Many think that markdowns are something that happens at the end of a season, when sales anticipated in those final peak weeks don't materialize. But the truth is that, more often than not, markdowns result from decisions made and actions taken much earlier, frequently before the season even starts.
Here's what typically happens. A small retailer looks for opportunities to generate sales increases based on current trends and what happened, or didn't happen, the previous year. When the plans are rolled up, they frequently add up to a five or ten percent increase. And when there's a planned increase, the biggest percentage increases usually are in the early months of the season, when sales are lightest. There's a certain logic behind this: The dollar increase doesn't seem that big, and the later months seem more fully developed. But the most significant factor is a merchant's optimism that this season's merchandise will be better, the weather will break just right, the goods will arrive on time this year.
Once the sales plans are set, inventory is bought, and it's usually brought in early in the season to set the store and support those early season increases. Yet these aggressive early sales plans frequently don't pan out, because they were so aggressive and were predicated on everything breaking just right. The inventory begins to back up right away. The next round of deliveries come in, but the initial deliveries haven't sold through yet, and the retailer quickly becomes overstocked, making it more difficult both to display merchandise and for customers to shop. Weekly sell-thru percentages stagnate.
As the inventory backs up, frequent customers -- the backbone of any successful small retailer -- see the same assortments two, three, four visits in a row, further depressing sales and sell-through's, and further backing up inventory. Still, the merchant usually believes that the business will come, and everything will work out in the end.

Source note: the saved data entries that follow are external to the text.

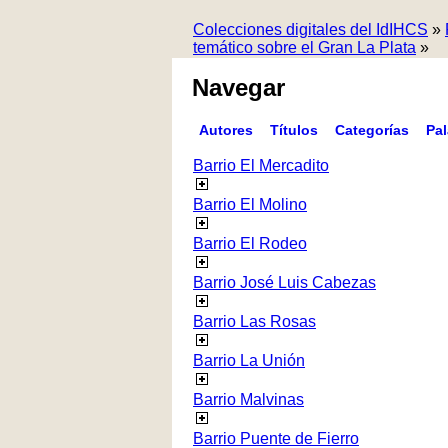
Colecciones digitales del IdIHCS
»
temático sobre el Gran La Plata
»
Navegar
Autores
Títulos
Categorías
Pa
Barrio El Mercadito
Barrio El Molino
Barrio El Rodeo
Barrio José Luis Cabezas
Barrio Las Rosas
Barrio La Unión
Barrio Malvinas
Barrio Puente de Fierro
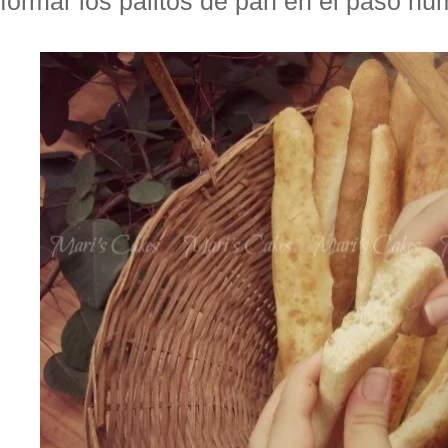
formar los palitos de pan en el paso nú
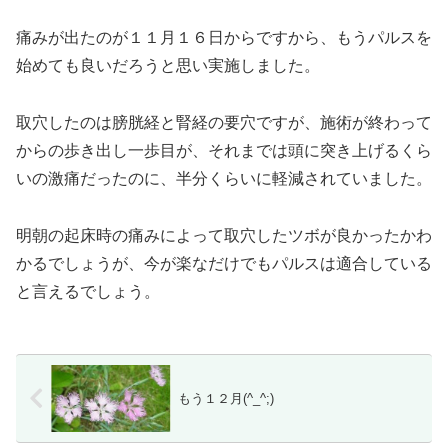
痛みが出たのが１１月１６日からですから、もうパルスを
始めても良いだろうと思い実施しました。
取穴したのは膀胱経と腎経の要穴ですが、施術が終わって
からの歩き出し一歩目が、それまでは頭に突き上げるくら
いの激痛だったのに、半分くらいに軽減されていました。
明朝の起床時の痛みによって取穴したツボが良かったかわ
かるでしょうが、今が楽なだけでもパルスは適合している
と言えるでしょう。
もう１２月(^_^;)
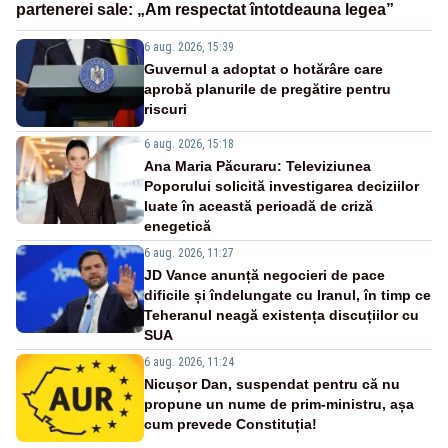
partenerei sale: „Am respectat întotdeauna legea”
6 aug. 2026, 15:39
Guvernul a adoptat o hotărâre care
aprobă planurile de pregătire pentru
riscuri
6 aug. 2026, 15:18
Ana Maria Păcuraru: Televiziunea
Poporului solicită investigarea deciziilor
luate în această perioadă de criză
enegetică
6 aug. 2026, 11:27
JD Vance anunță negocieri de pace
dificile și îndelungate cu Iranul, în timp ce
Teheranul neagă existența discuțiilor cu
SUA
6 aug. 2026, 11:24
Nicușor Dan, suspendat pentru că nu
propune un nume de prim-ministru, așa
cum prevede Constituția!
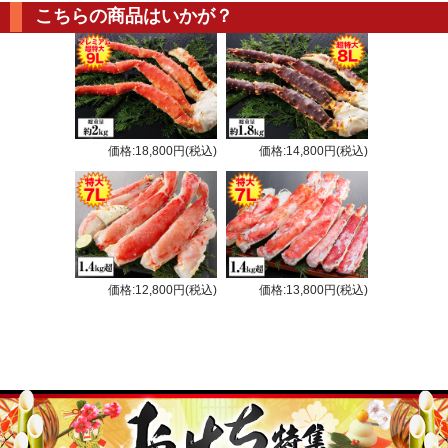
こちらの商品はいかが？
価格:18,800円(税込)
価格:14,800円(税込)
価格:12,800円(税込)
価格:13,800円(税込)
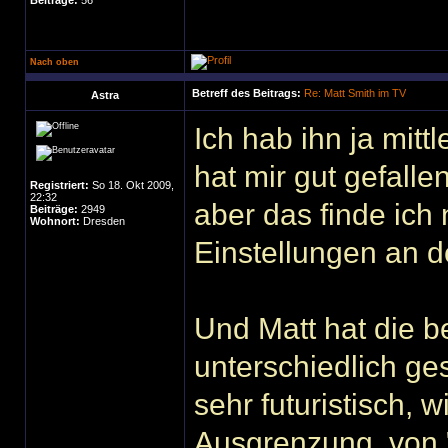
Beiträge:
56
Nach oben
Betreff des Beitrags:
Re: Matt Smith im TV
Astra
Ich hab ihn ja mit
hat mir gut gefalle
Registriert:
So 18. Okt 2009,
22:32
aber das finde ich 
Beiträge:
2949
Wohnort:
Dresden
Einstellungen an d
Und Matt hat die b
unterschiedlich ge
sehr futuristisch, 
Ausgrenzung, von "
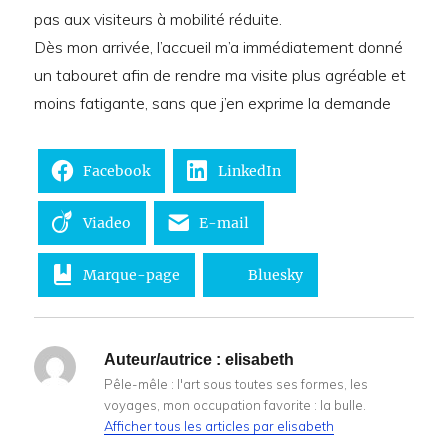
pas aux visiteurs à mobilité réduite.
Dès mon arrivée, l’accueil m’a immédiatement donné
un tabouret afin de rendre ma visite plus agréable et
moins fatigante, sans que j’en exprime la demande
Facebook
LinkedIn
Viadeo
E-mail
Marque-page
Bluesky
Auteur/autrice :
elisabeth
Pêle-mêle : l'art sous toutes ses formes, les
voyages, mon occupation favorite : la bulle.
Afficher tous les articles par elisabeth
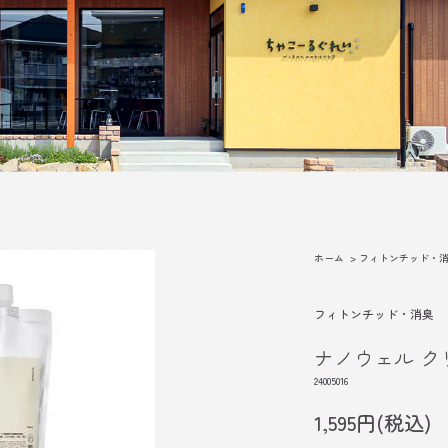
ホーム
>
フィトンチッド・
フィトンチッド・消臭
ナノウェル クリ
24005016
1,595円(税込)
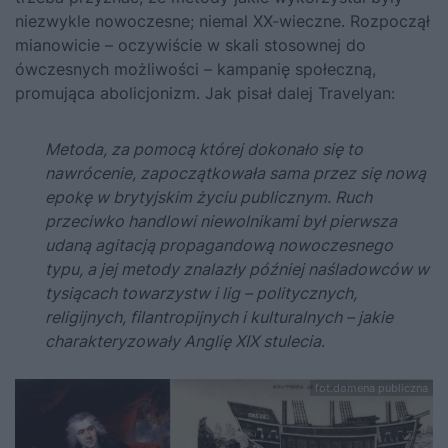
niezwykle nowoczesne; niemal XX-wieczne. Rozpoczął
mianowicie – oczywiście w skali stosownej do
ówczesnych możliwości – kampanię społeczną,
promująca abolicjonizm. Jak pisał dalej Travelyan:
Metoda, za pomocą której dokonało się to
nawrócenie, zapoczątkowała sama przez się nową
epokę w brytyjskim życiu publicznym. Ruch
przeciwko handlowi niewolnikami był pierwsza
udaną agitacją propagandową nowoczesnego
typu, a jej metody znalazły później naśladowców w
tysiącach towarzystw i lig – politycznych,
religijnych, filantropijnych i kulturalnych – jakie
charakteryzowały Anglię XIX stulecia
.
fot.domena publiczna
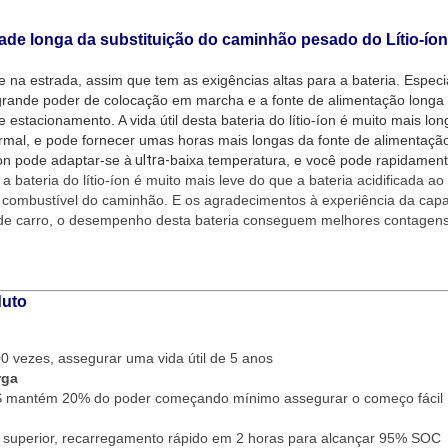
dade longa da substituição do caminhão pesado do Lítio-íon 
na estrada, assim que tem as exigências altas para a bateria. Especi
 grande poder de colocação em marcha e a fonte de alimentação longa 
 estacionamento. A vida útil desta bateria do lítio-íon é muito mais lo
rmal, e pode fornecer umas horas mais longas da fonte de alimentação
on pode adaptar-se à
ultra-
baixa temperatura, e você pode rapidamen
 a bateria do lítio-íon é muito mais leve do que a bateria acidificada
 combustível do caminhão. E os agradecimentos à experiência da cap
 de carro, o desempenho desta bateria conseguem melhores contage
duto
 vezes, assegurar uma vida útil de 5 anos
rga
MS mantém 20% do poder começando mínimo assegurar o começo fácil
 superior, recarregamento rápido em 2 horas para alcançar 95% SOC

Once mid-season markdowns are taken in an effort to bring inventory back in line, customers become incentivized to defer their purchases until levels get further reduced. Customers are smart; they can sense when a small retailer is overstocked. They understand that if they wait they can probably buy it even cheaper. This customer reticence feeds the cycle even further.
By the time the end of the season arrives, a merchant's optimism has given way to a fevered hope that the sales will come in and bring inventory levels back into line before the clearance markdowns have to be taken. But the sales increases necessary to accomplish that feat simply aren't realistic. And when those clearance markdowns are taken, the impact is pretty significant.

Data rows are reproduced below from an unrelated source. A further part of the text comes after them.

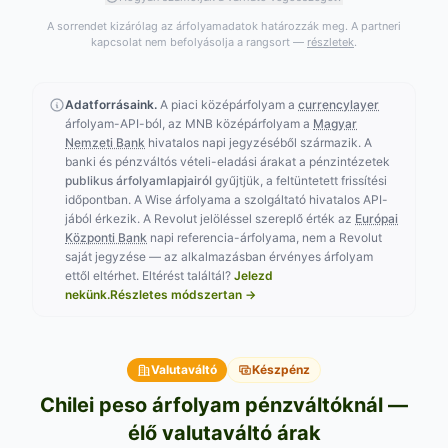
A sorrendet kizárólag az árfolyamadatok határozzák meg. A partneri
kapcsolat nem befolyásolja a rangsort —
részletek
.
Adatforrásaink.
A piaci középárfolyam a
currencylayer
árfolyam-API-ból, az MNB középárfolyam a
Magyar
Nemzeti Bank
hivatalos napi jegyzéséből származik. A
banki és pénzváltós vételi-eladási árakat a pénzintézetek
publikus árfolyamlapjairól
gyűjtjük, a feltüntetett frissítési
időpontban. A Wise árfolyama a szolgáltató hivatalos API-
jából érkezik. A Revolut jelöléssel szereplő érték az
Európai
Központi Bank
napi referencia-árfolyama, nem a Revolut
saját jegyzése — az alkalmazásban érvényes árfolyam
ettől eltérhet.
Eltérést találtál?
Jelezd
nekünk.
Részletes módszertan →
Valutaváltó
Készpénz
Chilei peso árfolyam pénzváltóknál —
élő valutaváltó árak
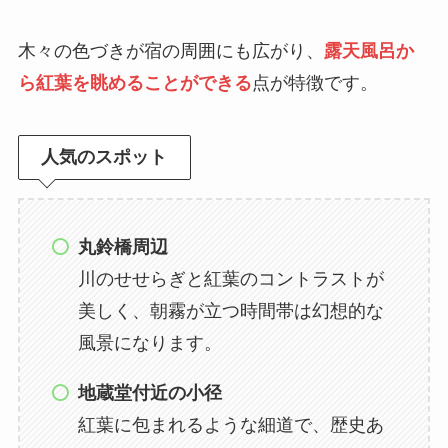
木々の色づきが宿の周囲にも広がり、
露天風呂か
ら紅葉を眺めることができる
点が特徴です。
人気のスポット
丸鈴橋周辺
川のせせらぎと紅葉のコントラストが
美しく、朝霧が立つ時間帯は幻想的な
風景になります。
地蔵堂付近の小径
紅葉に包まれるような細道で、歴史あ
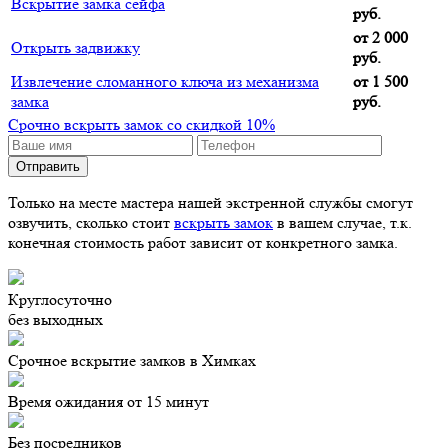
Вскрытие замка сейфа
руб.
от 2 000
Открыть задвижку
руб.
Извлечение сломанного ключа из механизма
от 1 500
замка
руб.
Срочно вскрыть замок со скидкой 10%
Только на месте мастера нашей экстренной службы смогут
озвучить, сколько стоит
вскрыть замок
в вашем случае, т.к.
конечная стоимость работ зависит от конкретного замка.
Круглосуточно
без выходных
Срочное вскрытие замков в Химках
Время ожидания от 15 минут
Без посредников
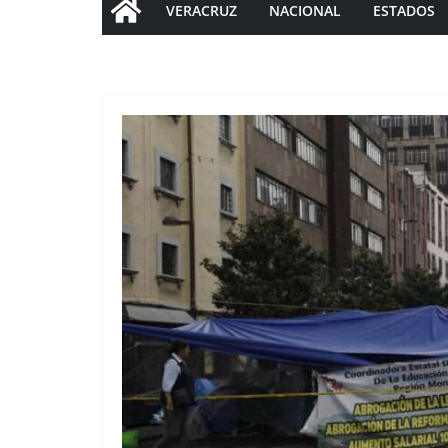
VERACRUZ
NACIONAL
ESTADOS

I call this impingement, where early inventories impinge of the sales of later inventories, leading to inflated inventories and excessive markdowns. And the way to break this cycle of impingement is to plan sales conservatively and maintain lean inventories.
Here are a few ideas for how small retailers can significantly reduce their inventory levels, and thus their markdown exposure, at the end of the season:
- Plan the season flat. Unless you're in a strong growth phase, and have been realizing sales increases of 10 percent or greater for the last four quarters, chances are your sales over the next six months will be within five percentage points of last year's sales. Going into the season, the prudent approach is to plan each category flat, as well as the season as a whole, unless there is a specific, compelling reason to plan an increase. By planning flat, you're less likely to commit to inventory that you may not be able to sell before your first markdown.
- Plan the first couple of the months flat. If you really believe a category is likely to run an increase, backload those increases into the later months of the season. As tempting as it might be to think there's opportunity in the early months of a season, the potential sales upside is more than offset by the markdown risk associated with the inventory brought in to support that planned increase.
- Commit to lean inventories. Markdown risk is minimized when inventory is brought in as close to the anticipated time of sale as possible. Any inventory in excess of what is needed to support near-term sales increases the markdown risk.
- Maintain liquidity. Don't commit up front to the full sales plans. There's no way of knowing for sure before a season even begins how close sales are going to come in to plan, or what items or categories are going to break out and drive your business. Keep a portion of your sales plan in your back pocket, in the form of cash, as long as you can.
- Avoid the last buy. Many retailers are tempted to make that last buy to capture that last sale. But inevitably, the last buy comes in right at the end of the season, and a significant portion is still on hand when markdowns are taken. The last buy is almost always unprofitable. Avoid the last buy, and drive your sell-through percentages at the end of the season to minimize markdowns.
Nothing melts margins and profitability faster than excessive markdowns. And the key to keeping markdowns in line is to plan conservatively and maintain lean inventories throughout the season. Avoid impingement, drive your sell-through, maintain fresh assortments, and you'll see a real difference on the bottom line.